| Data to examine |
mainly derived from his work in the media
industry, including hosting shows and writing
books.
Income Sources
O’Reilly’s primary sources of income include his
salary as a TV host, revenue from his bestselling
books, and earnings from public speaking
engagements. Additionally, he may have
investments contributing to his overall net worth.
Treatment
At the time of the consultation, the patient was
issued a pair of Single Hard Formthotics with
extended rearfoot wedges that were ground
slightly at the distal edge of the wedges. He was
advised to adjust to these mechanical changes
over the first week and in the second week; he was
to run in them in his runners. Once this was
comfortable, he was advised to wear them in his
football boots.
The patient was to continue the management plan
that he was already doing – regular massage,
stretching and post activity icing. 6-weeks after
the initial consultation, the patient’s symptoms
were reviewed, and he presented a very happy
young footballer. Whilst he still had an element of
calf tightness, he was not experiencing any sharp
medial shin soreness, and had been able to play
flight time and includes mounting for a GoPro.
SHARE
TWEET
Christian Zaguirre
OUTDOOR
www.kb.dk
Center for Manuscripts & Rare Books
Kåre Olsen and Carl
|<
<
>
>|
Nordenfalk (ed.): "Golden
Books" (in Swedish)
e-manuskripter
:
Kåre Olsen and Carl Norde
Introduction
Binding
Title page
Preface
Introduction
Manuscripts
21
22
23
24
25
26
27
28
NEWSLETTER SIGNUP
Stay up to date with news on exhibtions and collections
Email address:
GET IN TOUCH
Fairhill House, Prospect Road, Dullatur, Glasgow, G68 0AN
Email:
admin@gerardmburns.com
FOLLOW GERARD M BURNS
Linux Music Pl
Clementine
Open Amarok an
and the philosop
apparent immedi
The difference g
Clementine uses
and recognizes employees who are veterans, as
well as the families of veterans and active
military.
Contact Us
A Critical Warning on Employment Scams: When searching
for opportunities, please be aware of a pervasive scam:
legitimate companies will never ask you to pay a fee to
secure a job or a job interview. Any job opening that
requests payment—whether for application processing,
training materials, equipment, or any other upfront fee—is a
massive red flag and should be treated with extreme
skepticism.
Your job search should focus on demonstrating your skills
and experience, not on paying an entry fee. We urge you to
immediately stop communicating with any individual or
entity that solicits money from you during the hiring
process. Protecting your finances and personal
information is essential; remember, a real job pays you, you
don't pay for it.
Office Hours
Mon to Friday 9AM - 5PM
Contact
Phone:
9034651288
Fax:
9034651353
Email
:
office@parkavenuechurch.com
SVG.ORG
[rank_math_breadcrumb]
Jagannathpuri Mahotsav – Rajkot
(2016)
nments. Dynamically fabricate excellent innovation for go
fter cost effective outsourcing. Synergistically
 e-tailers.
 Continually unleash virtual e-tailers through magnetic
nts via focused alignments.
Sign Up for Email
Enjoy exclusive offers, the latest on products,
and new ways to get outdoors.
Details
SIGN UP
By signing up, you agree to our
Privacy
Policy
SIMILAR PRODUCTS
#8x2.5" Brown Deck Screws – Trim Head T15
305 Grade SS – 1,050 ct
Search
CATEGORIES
...
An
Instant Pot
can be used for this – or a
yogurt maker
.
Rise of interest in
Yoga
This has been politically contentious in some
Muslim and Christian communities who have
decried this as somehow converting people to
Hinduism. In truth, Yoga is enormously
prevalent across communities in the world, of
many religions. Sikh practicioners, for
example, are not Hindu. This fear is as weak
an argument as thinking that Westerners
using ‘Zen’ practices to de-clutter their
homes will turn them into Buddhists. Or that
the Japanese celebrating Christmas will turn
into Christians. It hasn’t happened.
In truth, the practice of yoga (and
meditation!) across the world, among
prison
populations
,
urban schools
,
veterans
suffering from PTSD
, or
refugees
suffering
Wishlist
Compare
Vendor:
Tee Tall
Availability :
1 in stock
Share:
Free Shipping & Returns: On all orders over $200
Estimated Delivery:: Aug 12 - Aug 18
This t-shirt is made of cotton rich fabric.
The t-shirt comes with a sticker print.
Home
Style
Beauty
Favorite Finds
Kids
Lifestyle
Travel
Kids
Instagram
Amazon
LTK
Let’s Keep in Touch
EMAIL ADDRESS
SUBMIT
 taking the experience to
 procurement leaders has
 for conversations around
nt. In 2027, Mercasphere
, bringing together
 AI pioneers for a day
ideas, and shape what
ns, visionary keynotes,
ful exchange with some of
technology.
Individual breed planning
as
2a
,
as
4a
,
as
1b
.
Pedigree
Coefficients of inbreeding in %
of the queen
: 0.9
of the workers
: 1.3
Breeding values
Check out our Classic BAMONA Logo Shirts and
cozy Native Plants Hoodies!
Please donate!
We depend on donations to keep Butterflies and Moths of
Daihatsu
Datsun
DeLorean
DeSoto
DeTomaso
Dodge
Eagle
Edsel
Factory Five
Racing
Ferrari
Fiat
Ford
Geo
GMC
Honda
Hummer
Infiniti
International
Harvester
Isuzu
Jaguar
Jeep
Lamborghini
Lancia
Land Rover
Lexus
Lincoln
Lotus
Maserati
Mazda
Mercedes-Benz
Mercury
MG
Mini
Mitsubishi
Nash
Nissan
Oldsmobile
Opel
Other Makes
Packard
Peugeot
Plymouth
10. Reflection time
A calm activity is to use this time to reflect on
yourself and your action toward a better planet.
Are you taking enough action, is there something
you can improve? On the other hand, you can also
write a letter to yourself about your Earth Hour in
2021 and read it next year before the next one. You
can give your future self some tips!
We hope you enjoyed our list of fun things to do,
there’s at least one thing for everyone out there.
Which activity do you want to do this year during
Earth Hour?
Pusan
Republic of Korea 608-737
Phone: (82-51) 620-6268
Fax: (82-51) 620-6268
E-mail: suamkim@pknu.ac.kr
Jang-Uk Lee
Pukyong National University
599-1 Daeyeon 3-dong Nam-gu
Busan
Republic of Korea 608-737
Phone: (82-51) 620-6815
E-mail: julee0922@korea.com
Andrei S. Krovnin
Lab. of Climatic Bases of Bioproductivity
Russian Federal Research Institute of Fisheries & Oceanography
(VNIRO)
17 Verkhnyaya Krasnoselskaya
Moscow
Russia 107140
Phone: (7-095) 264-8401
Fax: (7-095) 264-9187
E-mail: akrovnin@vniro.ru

| What you have to do |
For this exercise, please output exactly the lines above starting at the line with "mainly derived from his work in the media" and ending at the line with "football boots.", ends included.

| Solution to this exercise |
mainly derived from his work in the media
industry, including hosting shows and writing
books.
Income Sources
O’Reilly’s primary sources of income include his
salary as a TV host, revenue from his bestselling
books, and earnings from public speaking
engagements. Additionally, he may have
investments contributing to his overall net worth.
Treatment
At the time of the consultation, the patient was
issued a pair of Single Hard Formthotics with
extended rearfoot wedges that were ground
slightly at the distal edge of the wedges. He was
advised to adjust to these mechanical changes
over the first week and in the second week; he was
to run in them in his runners. Once this was
comfortable, he was advised to wear them in his
football boots.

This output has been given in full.